Your instructions → In the data below, the answer is the run of lines from the line containing "oficialmente na pró" through the line containing "mpactos que a", both included; print it exactly and nothing else.

(Dataset records)
####
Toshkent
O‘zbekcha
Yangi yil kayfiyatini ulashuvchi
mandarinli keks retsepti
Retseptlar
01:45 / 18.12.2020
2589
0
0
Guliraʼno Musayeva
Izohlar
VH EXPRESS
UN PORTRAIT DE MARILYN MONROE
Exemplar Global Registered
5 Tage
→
####
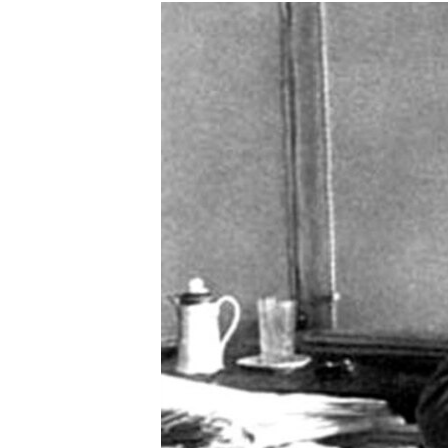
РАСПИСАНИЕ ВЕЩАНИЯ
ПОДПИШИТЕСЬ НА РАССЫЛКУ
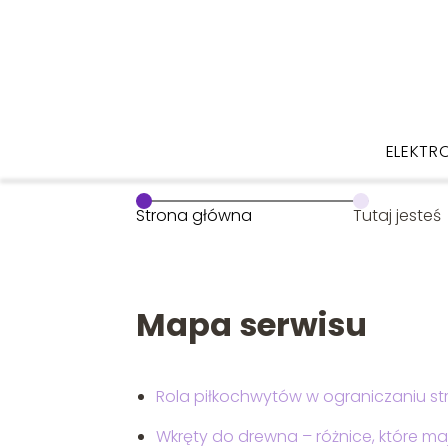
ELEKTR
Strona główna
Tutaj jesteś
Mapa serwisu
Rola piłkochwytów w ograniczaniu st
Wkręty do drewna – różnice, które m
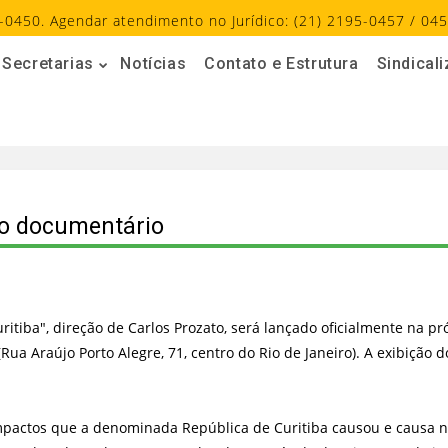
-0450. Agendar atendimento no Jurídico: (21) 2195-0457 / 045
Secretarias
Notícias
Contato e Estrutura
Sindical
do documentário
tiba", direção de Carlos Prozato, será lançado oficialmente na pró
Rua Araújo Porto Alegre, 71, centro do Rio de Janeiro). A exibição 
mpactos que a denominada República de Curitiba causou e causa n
####
Solution →
tiba", direção de Carlos Prozato, será lançado oficialmente na pró
Rua Araújo Porto Alegre, 71, centro do Rio de Janeiro). A exibição 
mpactos que a denominada República de Curitiba causou e causa n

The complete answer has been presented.